Endometrial biopsy-induced gene modulation: first evidence for the expression of bladder-transmembranal uroplakin Ib in human endometrium

Abstract

Objective: To explore the possibility that endometrial injury modulates the expression of specific genes that may increase uterine receptivity.

Design: Controlled clinical study.

Setting: Clinical IVF unit and academic research center.

Patient(s): IVF patients with 28- to 30-day menstrual cycles.

Intervention(s): Endometrial biopsies from two groups of patients were collected on days 20-21 of their spontaneous menstrual cycle. The experimental, but not the control, group underwent biopsies on days 11-13 and 21-24 of their preceding cycle.

Main outcome measure(s): Global endometrial gene expression and specific analysis of uroplakin Ib (UPIb) mRNA level throughout the menstrual cycle.

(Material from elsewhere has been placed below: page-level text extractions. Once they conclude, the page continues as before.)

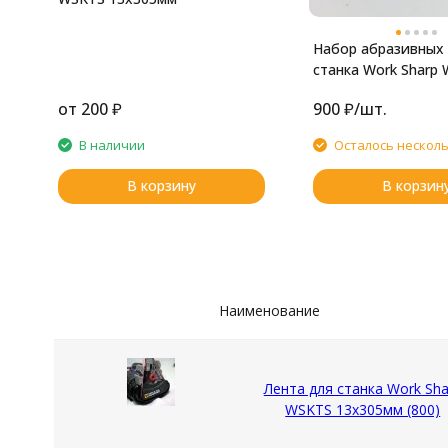
Набор абразивных 
станка Work Sharp
13x305мм (2500 гри
от
200
₽
900
₽
/
шт.
В наличии
Осталось нескол
В корзину
В корзин
Наименование
Лента для станка Work Sha
WSKTS 13x305мм (800)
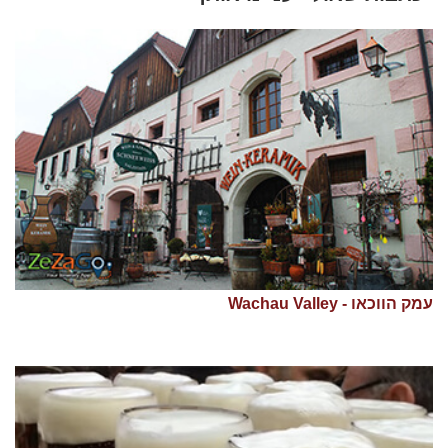
עמק הווכאו - Wachau Valley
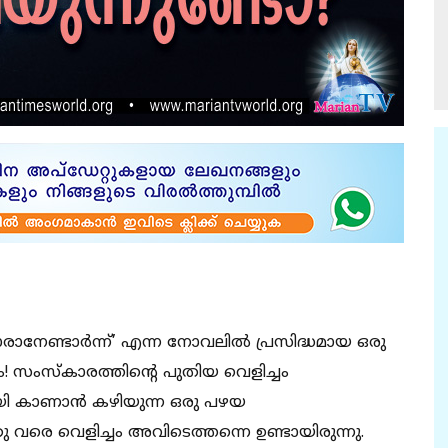
ൊരാനേണ്ടാര്‍ന്ന്’ എന്ന നോവലില്‍ പ്രസിദ്ധമായ ഒരു
ചം! സംസ്‌കാരത്തിന്റെ പുതിയ വെളിച്ചം
ായി കാണാന്‍ കഴിയുന്ന ഒരു പഴയ
വരെ വെളിച്ചം അവിടെത്തന്നെ ഉണ്ടായിരുന്നു.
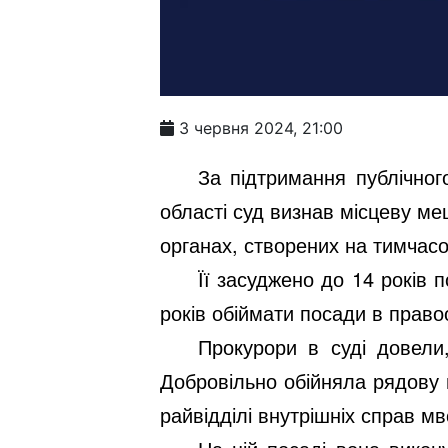
3 червня 2024, 21:00
За підтримання публічног
області суд визнав місцеву м
органах, створених на тимчасов
Її засуджено до 14 років
років обіймати посади в право
Прокурори в суді довели,
Добровільно обійняла рядову
райвідділі внутрішніх справ мв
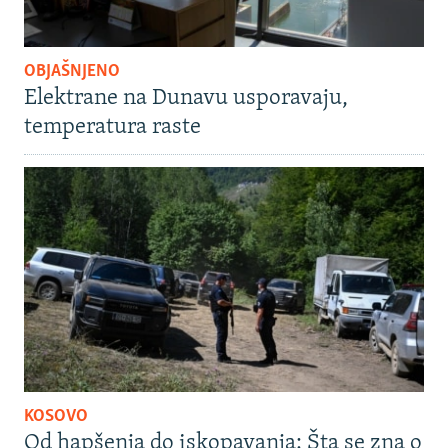
OBJAŠNJENO
Elektrane na Dunavu usporavaju,
temperatura raste
KOSOVO
Od hapšenja do iskopavanja: Šta se zna o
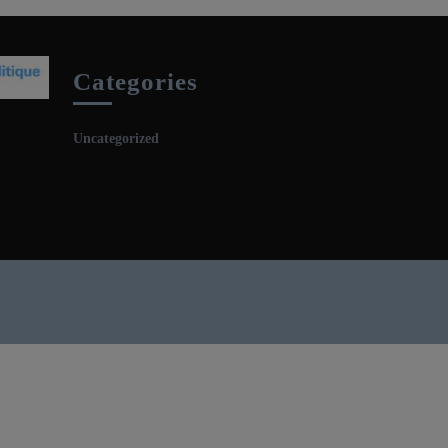
Categories
Uncategorized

Result(s): Local injury modulated the expression of a wide variety of genes. One of the prominently up-regulated genes was the bladder transmembranal protein, UPIb, whose expression by the endometrium is shown here for the first time. Endometrial UPIb mRNA increases after biopsy in the same cycle wct 2with an additional elevation in the following cycle. Immunohistochemical analysis localized the UPIb protein to the glandular-epithelial cells. Genes encoding other membrane proteins such as adipose differentiation-related protein and mucin 1, transmembrane, were also up-regulated.

Conclusion(s): The biopsy-induced increase in the expression of UPIb and other genes encoding membrane proteins supports the possible importance of the membrane structure and stability during implantation. The specific role of UPIb in uterine receptivity should be elucidated.